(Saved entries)
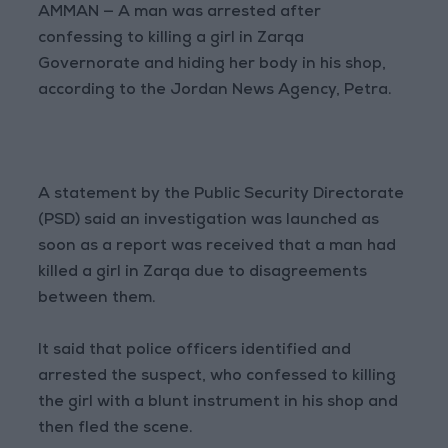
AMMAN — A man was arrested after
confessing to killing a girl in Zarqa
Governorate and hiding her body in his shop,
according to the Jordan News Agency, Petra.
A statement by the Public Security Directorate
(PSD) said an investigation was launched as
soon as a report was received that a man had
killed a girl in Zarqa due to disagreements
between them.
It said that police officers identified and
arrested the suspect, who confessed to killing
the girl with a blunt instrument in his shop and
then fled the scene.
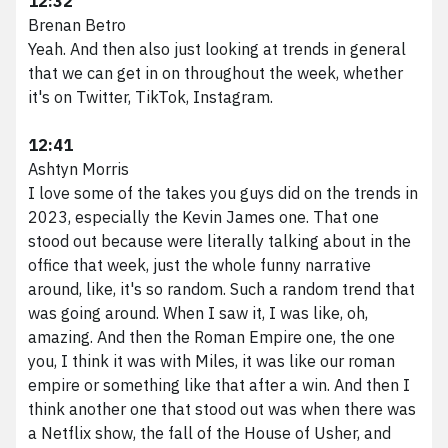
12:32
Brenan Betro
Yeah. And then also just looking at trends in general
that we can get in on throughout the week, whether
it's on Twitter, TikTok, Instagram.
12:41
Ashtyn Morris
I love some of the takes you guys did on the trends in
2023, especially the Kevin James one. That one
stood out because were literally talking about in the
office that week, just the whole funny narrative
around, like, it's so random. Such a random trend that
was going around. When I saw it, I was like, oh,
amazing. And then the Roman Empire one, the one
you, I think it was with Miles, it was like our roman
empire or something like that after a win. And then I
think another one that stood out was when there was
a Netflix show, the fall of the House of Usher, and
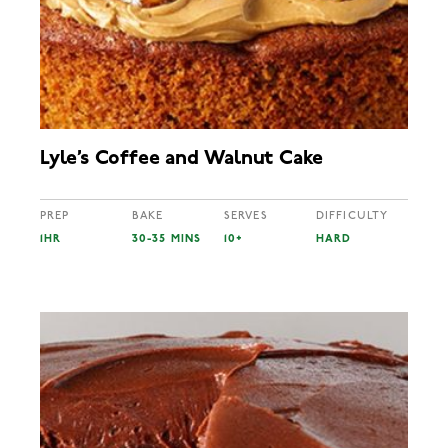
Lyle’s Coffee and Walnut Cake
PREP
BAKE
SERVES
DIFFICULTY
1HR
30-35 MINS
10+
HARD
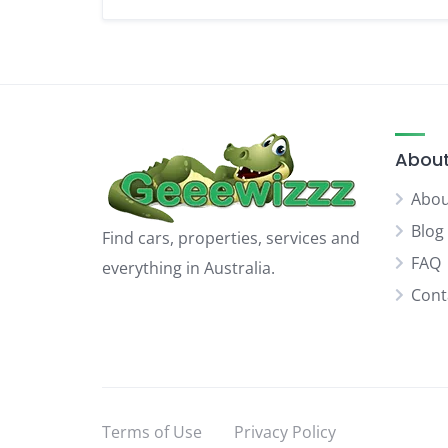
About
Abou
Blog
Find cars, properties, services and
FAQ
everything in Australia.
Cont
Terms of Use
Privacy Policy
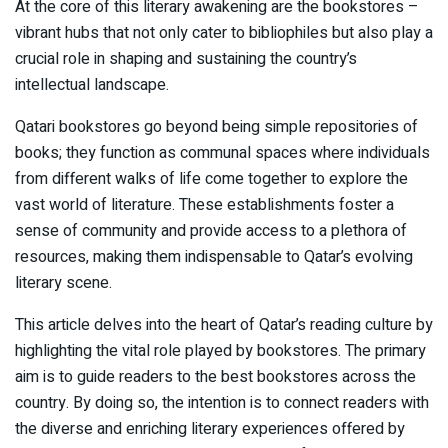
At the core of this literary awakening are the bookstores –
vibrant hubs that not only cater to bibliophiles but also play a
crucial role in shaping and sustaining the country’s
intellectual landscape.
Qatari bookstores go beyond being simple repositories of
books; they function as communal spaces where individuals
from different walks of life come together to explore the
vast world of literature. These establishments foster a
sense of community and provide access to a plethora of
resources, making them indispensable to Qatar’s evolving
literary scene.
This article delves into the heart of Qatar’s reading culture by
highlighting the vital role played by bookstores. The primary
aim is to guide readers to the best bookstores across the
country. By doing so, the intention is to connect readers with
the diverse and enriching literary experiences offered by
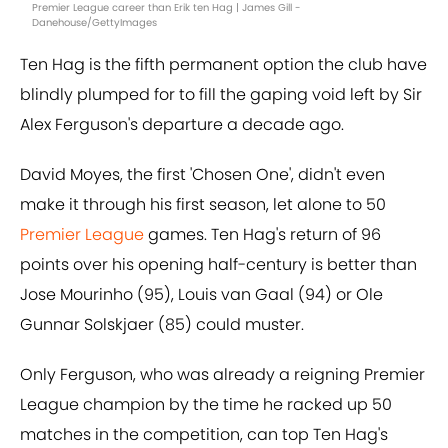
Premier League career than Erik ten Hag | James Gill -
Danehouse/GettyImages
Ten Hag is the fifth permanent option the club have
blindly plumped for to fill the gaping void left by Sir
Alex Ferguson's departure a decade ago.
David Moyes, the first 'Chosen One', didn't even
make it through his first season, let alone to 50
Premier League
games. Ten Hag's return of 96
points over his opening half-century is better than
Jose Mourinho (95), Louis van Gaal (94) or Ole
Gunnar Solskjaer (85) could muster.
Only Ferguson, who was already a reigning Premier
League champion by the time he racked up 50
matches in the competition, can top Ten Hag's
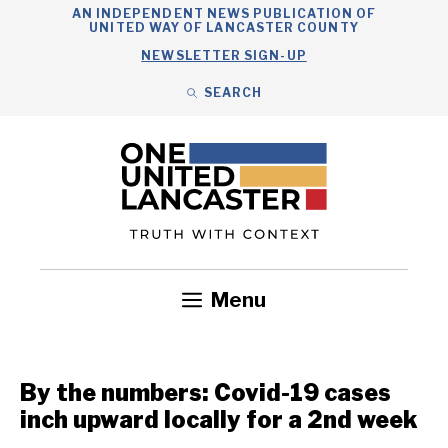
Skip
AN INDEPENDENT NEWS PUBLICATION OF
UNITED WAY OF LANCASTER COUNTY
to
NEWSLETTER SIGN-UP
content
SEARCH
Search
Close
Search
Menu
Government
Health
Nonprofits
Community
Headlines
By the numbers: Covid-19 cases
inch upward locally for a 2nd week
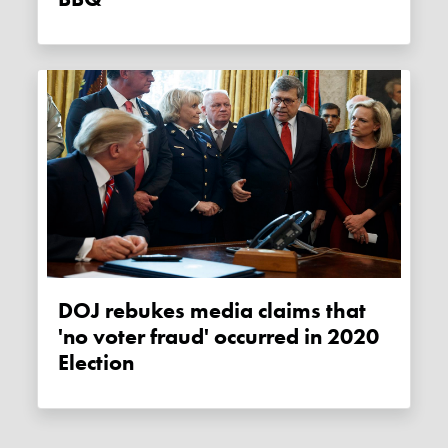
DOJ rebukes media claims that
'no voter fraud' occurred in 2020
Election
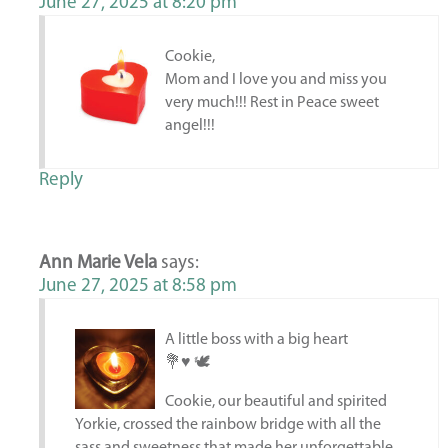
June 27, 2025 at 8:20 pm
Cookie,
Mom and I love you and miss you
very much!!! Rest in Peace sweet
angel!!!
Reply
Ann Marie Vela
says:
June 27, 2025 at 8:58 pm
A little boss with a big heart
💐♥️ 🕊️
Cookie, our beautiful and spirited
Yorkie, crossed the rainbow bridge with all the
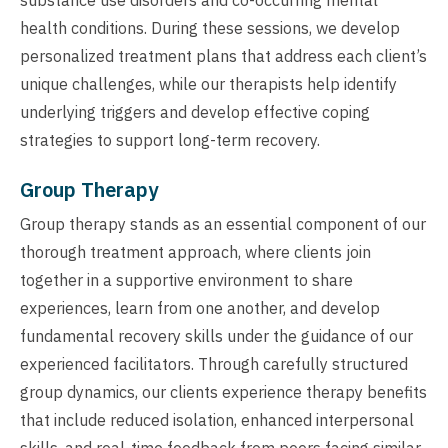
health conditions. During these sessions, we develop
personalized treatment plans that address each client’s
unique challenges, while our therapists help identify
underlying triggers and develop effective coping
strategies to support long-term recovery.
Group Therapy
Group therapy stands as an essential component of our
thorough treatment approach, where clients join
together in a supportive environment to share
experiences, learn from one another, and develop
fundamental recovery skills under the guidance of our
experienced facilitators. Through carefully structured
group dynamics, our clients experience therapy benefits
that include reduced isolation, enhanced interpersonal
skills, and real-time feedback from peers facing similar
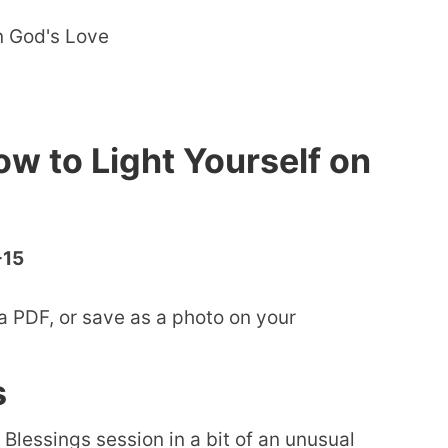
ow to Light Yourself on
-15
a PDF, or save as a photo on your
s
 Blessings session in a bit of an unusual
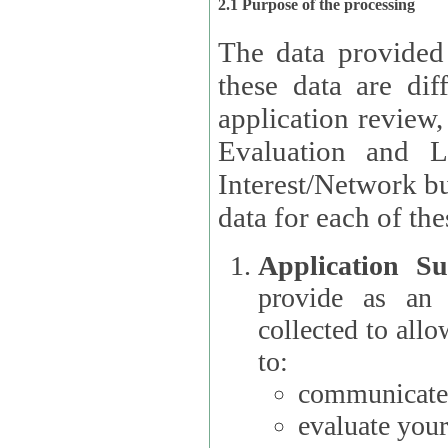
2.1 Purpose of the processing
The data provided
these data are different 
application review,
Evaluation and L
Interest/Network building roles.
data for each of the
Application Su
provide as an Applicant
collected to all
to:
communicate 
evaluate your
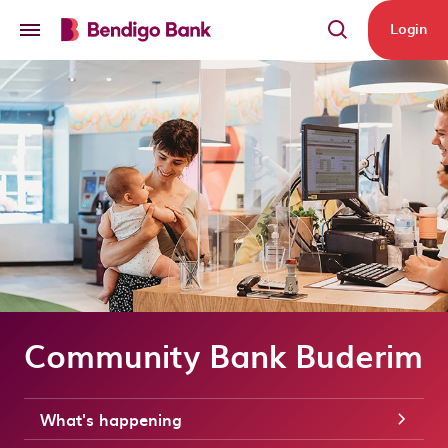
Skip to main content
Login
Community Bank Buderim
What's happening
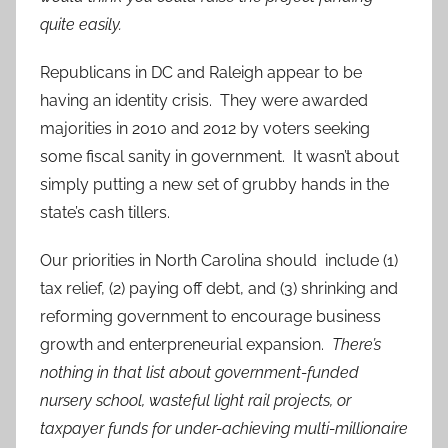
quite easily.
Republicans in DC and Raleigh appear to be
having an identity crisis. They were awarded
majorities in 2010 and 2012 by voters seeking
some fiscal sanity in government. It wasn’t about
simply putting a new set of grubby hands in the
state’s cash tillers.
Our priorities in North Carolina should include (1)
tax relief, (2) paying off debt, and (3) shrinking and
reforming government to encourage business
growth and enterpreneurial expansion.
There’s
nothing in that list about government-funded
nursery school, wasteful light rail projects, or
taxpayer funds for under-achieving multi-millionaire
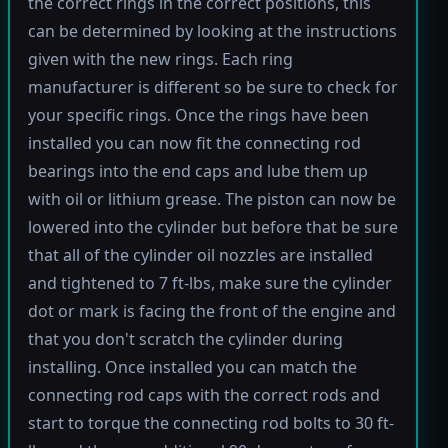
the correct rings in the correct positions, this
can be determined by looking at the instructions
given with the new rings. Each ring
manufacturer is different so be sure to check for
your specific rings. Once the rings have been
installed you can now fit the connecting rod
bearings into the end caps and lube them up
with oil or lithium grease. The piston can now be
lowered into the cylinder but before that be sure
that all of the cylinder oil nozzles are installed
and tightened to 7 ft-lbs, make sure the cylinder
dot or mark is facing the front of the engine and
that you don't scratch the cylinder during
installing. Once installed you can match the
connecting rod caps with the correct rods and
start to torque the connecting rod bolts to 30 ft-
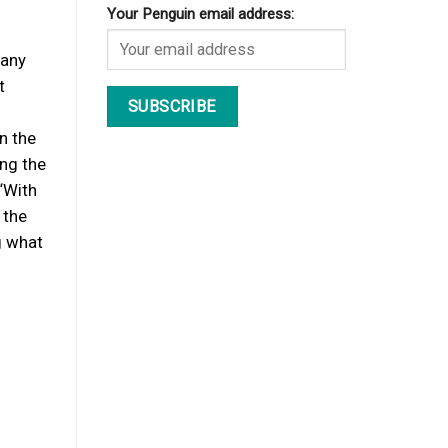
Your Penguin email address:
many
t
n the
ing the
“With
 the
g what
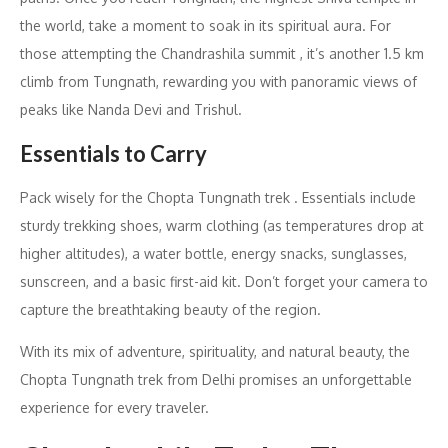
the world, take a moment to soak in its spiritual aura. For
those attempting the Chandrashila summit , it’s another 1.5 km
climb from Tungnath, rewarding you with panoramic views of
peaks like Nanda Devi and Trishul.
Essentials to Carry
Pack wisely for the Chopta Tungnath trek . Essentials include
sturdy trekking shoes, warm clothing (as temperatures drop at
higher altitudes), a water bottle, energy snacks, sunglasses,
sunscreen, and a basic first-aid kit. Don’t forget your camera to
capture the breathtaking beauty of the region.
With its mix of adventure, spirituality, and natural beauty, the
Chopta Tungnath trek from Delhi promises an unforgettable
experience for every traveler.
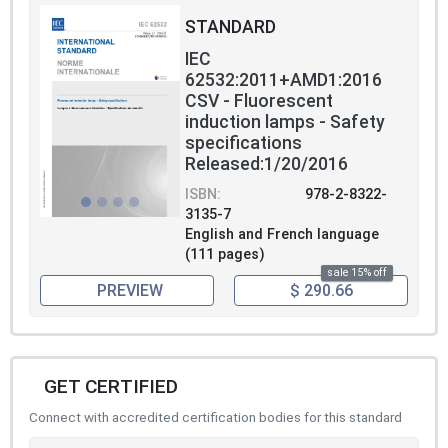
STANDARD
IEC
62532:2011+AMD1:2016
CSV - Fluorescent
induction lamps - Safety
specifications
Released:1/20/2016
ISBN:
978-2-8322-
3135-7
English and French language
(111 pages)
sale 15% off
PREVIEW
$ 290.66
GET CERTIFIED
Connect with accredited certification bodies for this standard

Description of the task:
Could the entries above be written out word for word, pictures excluded?

Answer below:
AMMAN — A man was arrested after
confessing to killing a girl in Zarqa
Governorate and hiding her body in his shop,
according to the Jordan News Agency, Petra.
A statement by the Public Security Directorate
(PSD) said an investigation was launched as
soon as a report was received that a man had
killed a girl in Zarqa due to disagreements
between them.
It said that police officers identified and
arrested the suspect, who confessed to killing
the girl with a blunt instrument in his shop and
then fled the scene.
12:32
Brenan Betro
Yeah. And then also just looking at trends in general
that we can get in on throughout the week, whether
it's on Twitter, TikTok, Instagram.
12:41
Ashtyn Morris
I love some of the takes you guys did on the trends in
2023, especially the Kevin James one. That one
stood out because were literally talking about in the
office that week, just the whole funny narrative
around, like, it's so random. Such a random trend that
was going around. When I saw it, I was like, oh,
amazing. And then the Roman Empire one, the one
you, I think it was with Miles, it was like our roman
empire or something like that after a win. And then I
think another one that stood out was when there was
a Netflix show, the fall of the House of Usher, and
Lyle’s Coffee and Walnut Cake
PREP
BAKE
SERVES
DIFFICULTY
1HR
30-35 MINS
10+
HARD
About
Abou
Blog
Find cars, properties, services and
FAQ
everything in Australia.
Cont
Terms of Use
Privacy Policy
At the core of this literary awakening are the bookstores –
vibrant hubs that not only cater to bibliophiles but also play a
crucial role in shaping and sustaining the country’s
intellectual landscape.
Qatari bookstores go beyond being simple repositories of
books; they function as communal spaces where individuals
from different walks of life come together to explore the
vast world of literature. These establishments foster a
sense of community and provide access to a plethora of
resources, making them indispensable to Qatar’s evolving
literary scene.
This article delves into the heart of Qatar’s reading culture by
highlighting the vital role played by bookstores. The primary
aim is to guide readers to the best bookstores across the
country. By doing so, the intention is to connect readers with
the diverse and enriching literary experiences offered by
Premier League career than Erik ten Hag | James Gill -
Danehouse/GettyImages
Ten Hag is the fifth permanent option the club have
blindly plumped for to fill the gaping void left by Sir
Alex Ferguson's departure a decade ago.
David Moyes, the first 'Chosen One', didn't even
make it through his first season, let alone to 50
Premier League
games. Ten Hag's return of 96
points over his opening half-century is better than
Jose Mourinho (95), Louis van Gaal (94) or Ole
Gunnar Solskjaer (85) could muster.
Only Ferguson, who was already a reigning Premier
League champion by the time he racked up 50
matches in the competition, can top Ten Hag's
Skip
AN INDEPENDENT NEWS PUBLICATION OF
UNITED WAY OF LANCASTER COUNTY
to
NEWSLETTER SIGN-UP
content
SEARCH
Search
Close
Search
Menu
Government
Health
Nonprofits
Community
Headlines
By the numbers: Covid-19 cases
inch upward locally for a 2nd week
DOJ rebukes media claims that
'no voter fraud' occurred in 2020
Election
June 27, 2025 at 8:20 pm
Cookie,
Mom and I love you and miss you
very much!!! Rest in Peace sweet
angel!!!
Reply
Ann Marie Vela
says:
June 27, 2025 at 8:58 pm
A little boss with a big heart
💐♥️ 🕊️
Cookie, our beautiful and spirited
Yorkie, crossed the rainbow bridge with all the
health conditions. During these sessions, we develop
personalized treatment plans that address each client’s
unique challenges, while our therapists help identify
underlying triggers and develop effective coping
strategies to support long-term recovery.
Group Therapy
Group therapy stands as an essential component of our
thorough treatment approach, where clients join
together in a supportive environment to share
experiences, learn from one another, and develop
fundamental recovery skills under the guidance of our
experienced facilitators. Through carefully structured
group dynamics, our clients experience therapy benefits
that include reduced isolation, enhanced interpersonal
skills, and real-time feedback from peers facing similar
ow to Light Yourself on
-15
a PDF, or save as a photo on your
s
 Blessings session in a bit of an unusual
2.1 Purpose of the processing
The data provided
these data are different 
application review,
Evaluation and L
Interest/Network building roles.
data for each of the
Application Su
provide as an Applicant
collected to all
to:
communicate 
evaluate your
Skip to main content
Login
Community Bank Buderim
What's happening
quite easily.
Republicans in DC and Raleigh appear to be
having an identity crisis. They were awarded
majorities in 2010 and 2012 by voters seeking
some fiscal sanity in government. It wasn’t about
simply putting a new set of grubby hands in the
state’s cash tillers.
Our priorities in North Carolina should include (1)
tax relief, (2) paying off debt, and (3) shrinking and
reforming government to encourage business
growth and enterpreneurial expansion.
There’s
nothing in that list about government-funded
nursery school, wasteful light rail projects, or
taxpayer funds for under-achieving multi-millionaire
the correct rings in the correct positions, this
can be determined by looking at the instructions
given with the new rings. Each ring
manufacturer is different so be sure to check for
your specific rings. Once the rings have been
installed you can now fit the connecting rod
bearings into the end caps and lube them up
with oil or lithium grease. The piston can now be
lowered into the cylinder but before that be sure
that all of the cylinder oil nozzles are installed
and tightened to 7 ft-lbs, make sure the cylinder
dot or mark is facing the front of the engine and
that you don't scratch the cylinder during
installing. Once installed you can match the
connecting rod caps with the correct rods and
start to torque the connecting rod bolts to 30 ft-
Your Penguin email address:
many
t
n the
ing the
“With
 the
g what
the world, take a moment to soak in its spiritual aura. For
those attempting the Chandrashila summit , it’s another 1.5 km
climb from Tungnath, rewarding you with panoramic views of
peaks like Nanda Devi and Trishul.
Essentials to Carry
Pack wisely for the Chopta Tungnath trek . Essentials include
sturdy trekking shoes, warm clothing (as temperatures drop at
higher altitudes), a water bottle, energy snacks, sunglasses,
sunscreen, and a basic first-aid kit. Don’t forget your camera to
capture the breathtaking beauty of the region.
With its mix of adventure, spirituality, and natural beauty, the
Chopta Tungnath trek from Delhi promises an unforgettable
experience for every traveler.
STANDARD
IEC
62532:2011+AMD1:2016
CSV - Fluorescent
induction lamps - Safety
specifications
Released:1/20/2016
ISBN:
978-2-8322-
3135-7
English and French language
(111 pages)
sale 15% off
PREVIEW
$ 290.66
GET CERTIFIED
Connect with accredited certification bodies for this standard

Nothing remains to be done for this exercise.